Date of Award

6-2026

Degree Name

MS in Computer Science

Department/Program

Computer Science

College

College of Engineering

Advisor

Theresa Migler

Advisor Department

Computer Science

Advisor College

College of Engineering

Abstract

This thesis evaluates the relationships between various graph theory metrics and taxi traffic volume for the cities of San Francisco, California and Porto, Portugal. We also evaluate a modified betweenness centrality metric which incorporates the count of distinct origin-destination pairs from the taxi data as the weight function. This thesis extends a paper by Pengyao Ye, Bo Wu, and Wenbo Fan by reducing circularity through a temporal train-test split and by comparing both line-graph and primal-graph formulations of betweenness centrality.
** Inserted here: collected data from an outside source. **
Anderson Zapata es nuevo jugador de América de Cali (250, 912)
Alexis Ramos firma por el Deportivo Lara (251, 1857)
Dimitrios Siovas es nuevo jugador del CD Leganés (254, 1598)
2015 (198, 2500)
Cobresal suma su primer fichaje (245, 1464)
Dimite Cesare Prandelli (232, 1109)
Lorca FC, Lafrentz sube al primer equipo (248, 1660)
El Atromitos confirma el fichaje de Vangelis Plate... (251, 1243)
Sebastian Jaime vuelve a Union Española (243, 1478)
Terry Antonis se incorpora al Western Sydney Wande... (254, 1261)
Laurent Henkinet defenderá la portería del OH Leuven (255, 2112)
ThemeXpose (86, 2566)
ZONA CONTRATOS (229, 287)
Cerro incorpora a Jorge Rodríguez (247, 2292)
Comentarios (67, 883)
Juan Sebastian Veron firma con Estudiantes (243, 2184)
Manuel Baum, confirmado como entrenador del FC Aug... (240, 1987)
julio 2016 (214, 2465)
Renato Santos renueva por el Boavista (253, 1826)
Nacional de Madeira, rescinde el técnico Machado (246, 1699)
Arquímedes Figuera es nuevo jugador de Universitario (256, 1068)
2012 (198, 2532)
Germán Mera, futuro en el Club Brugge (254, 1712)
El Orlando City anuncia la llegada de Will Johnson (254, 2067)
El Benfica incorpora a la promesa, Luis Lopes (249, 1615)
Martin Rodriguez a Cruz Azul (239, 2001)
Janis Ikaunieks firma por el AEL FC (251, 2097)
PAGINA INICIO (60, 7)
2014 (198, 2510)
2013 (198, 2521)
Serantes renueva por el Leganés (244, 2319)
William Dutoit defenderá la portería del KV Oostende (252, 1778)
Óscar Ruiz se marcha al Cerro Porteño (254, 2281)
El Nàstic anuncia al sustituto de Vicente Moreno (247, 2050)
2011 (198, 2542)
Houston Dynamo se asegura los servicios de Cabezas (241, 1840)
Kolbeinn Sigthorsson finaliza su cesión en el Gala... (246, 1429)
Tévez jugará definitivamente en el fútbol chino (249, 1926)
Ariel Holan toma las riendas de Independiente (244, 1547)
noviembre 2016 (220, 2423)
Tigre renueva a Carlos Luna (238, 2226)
We found that past traffic volume is almost perfectly correlated with future traffic volume and that the modified betweenness centrality substantially outperforms purely structural metrics. We also found that weighted primal-graph formulations of betweenness centrality consistently outperform the line-graph formulation used in the original paper and, in the San Francisco case study, outperform raw origin-destination counts. These results suggest traffic patterns are highly temporally consistent, that degree centrality, closeness centrality, and pure betweenness centrality poorly correlate with traffic volume, and that preserving street-length information in the primal graph may improve the predictive power of modified betweenness centrality.